Pierre Arcand

Pierre Arcand rappelle qu'il a dû vendre ses actions de Métromédia Plus

Le député libéral Pierre Arcand «n'accepterait pas» que Pierre Karl Péladeau puisse garder ses actions de Québecor, lui qui s'est départi de ses parts dans sa compagnie d'affichage Métromédia Plus lorsqu'il a accédé au Conseil des ministres. Et il ne se gêne pas pour rappeler que les députés du Parti québécois (PQ) l'avaient farouchement réclamé.

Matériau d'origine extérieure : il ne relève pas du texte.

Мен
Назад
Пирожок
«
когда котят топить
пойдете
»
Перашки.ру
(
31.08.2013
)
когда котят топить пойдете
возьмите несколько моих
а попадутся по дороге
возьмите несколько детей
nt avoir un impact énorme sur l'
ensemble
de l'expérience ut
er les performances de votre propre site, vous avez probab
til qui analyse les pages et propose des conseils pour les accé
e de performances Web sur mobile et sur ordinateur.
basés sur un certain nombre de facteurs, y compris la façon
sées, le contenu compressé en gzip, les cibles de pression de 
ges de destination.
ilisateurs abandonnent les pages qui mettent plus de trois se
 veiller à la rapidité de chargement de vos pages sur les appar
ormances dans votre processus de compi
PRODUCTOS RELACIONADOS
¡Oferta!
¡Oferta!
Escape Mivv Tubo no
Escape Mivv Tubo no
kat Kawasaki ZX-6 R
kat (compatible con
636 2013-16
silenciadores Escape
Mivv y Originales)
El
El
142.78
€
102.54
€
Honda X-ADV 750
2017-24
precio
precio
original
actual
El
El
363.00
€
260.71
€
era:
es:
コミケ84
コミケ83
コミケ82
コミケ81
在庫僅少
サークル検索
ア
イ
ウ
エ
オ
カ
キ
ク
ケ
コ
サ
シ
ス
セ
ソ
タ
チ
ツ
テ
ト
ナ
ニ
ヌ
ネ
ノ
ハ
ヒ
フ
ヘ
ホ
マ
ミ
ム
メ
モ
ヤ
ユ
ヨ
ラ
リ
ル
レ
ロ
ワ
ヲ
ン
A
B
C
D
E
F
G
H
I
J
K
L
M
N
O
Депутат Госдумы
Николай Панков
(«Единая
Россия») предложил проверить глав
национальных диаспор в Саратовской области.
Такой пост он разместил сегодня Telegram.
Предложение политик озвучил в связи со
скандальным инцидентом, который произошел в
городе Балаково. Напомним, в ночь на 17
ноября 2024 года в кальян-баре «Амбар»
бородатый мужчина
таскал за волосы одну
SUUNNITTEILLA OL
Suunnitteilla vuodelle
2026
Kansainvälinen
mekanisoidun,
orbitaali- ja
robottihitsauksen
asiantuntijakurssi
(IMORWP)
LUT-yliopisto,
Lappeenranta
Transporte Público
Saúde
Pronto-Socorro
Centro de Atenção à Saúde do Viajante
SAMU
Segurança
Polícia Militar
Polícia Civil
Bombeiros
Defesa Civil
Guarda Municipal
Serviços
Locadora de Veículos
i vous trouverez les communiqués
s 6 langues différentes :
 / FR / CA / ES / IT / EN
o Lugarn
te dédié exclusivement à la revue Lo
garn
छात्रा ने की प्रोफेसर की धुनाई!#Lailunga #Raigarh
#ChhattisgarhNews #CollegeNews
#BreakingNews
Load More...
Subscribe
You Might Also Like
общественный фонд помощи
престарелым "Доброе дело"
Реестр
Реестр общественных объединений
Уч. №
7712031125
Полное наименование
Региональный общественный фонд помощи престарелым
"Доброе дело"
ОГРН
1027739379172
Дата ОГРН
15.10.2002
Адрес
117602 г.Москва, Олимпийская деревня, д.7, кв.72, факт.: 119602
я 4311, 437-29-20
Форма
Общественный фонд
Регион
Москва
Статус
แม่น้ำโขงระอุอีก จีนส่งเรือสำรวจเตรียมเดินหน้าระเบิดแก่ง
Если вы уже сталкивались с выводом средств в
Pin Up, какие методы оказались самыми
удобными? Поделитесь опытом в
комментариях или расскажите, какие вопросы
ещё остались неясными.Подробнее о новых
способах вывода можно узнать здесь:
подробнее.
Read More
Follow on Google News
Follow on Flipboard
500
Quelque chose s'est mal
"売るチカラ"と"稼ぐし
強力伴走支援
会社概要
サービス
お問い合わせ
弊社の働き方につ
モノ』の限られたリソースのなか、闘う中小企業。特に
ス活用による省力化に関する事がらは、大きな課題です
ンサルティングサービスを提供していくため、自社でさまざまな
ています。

«Moi, j'ai été obligé de vendre», a dit en entrevue au Soleil le candidat dans Mont-Royal aux prochaines élections qui a été élu pour la première fois en 2007.
Pierre Arcand, qui a fait carrière - et fortune - dans le monde de la radio, et avait déjà vendu ses parts dans la chaîne de stations Corus depuis quelques années avant de faire le saut en politique.
Mais il restait actionnaire de la firme d'affichage Métromédia Plus. Et même si ses parts étaient dans une fiducie, ce n'était pas suffisant aux yeux du Parti québécois, qui a exigé qu'il vende tout lorsqu'il a été nommé ministre des Relations internationales en 2008.
«Je me suis fait faire une leçon de morale par Stéphane Bédard et Agnès Maltais», illustre le libéral. «Et quand j'ai vendu [en 2009] et que M. Charest en a parlé, un qui m'a posé beaucoup de questions est Pierre Duchesne», relate Pierre Arcand à propos du journaliste de Radio-Canada devenu député et ministre du Parti québécois. Autant d'élus, relève-t-il avec ironie, qui accueillent maintenant Pierre Karl Péladeau dans leur équipe.
Le candidat-vedette du PQ est actuellement pressé par François Legault et Philippe Couillard de vendre ses actions dans le géant médiatique Québecor. La situation est d'autant plus grave aux yeux de M. Arcand qu'il est question d'information. Quant à Métromédia Plus, elle décrochait des contrats d'affichage de campagnes gouvernementales. «Mais on passait toujours par les agences de publicité», dit M. Arcand.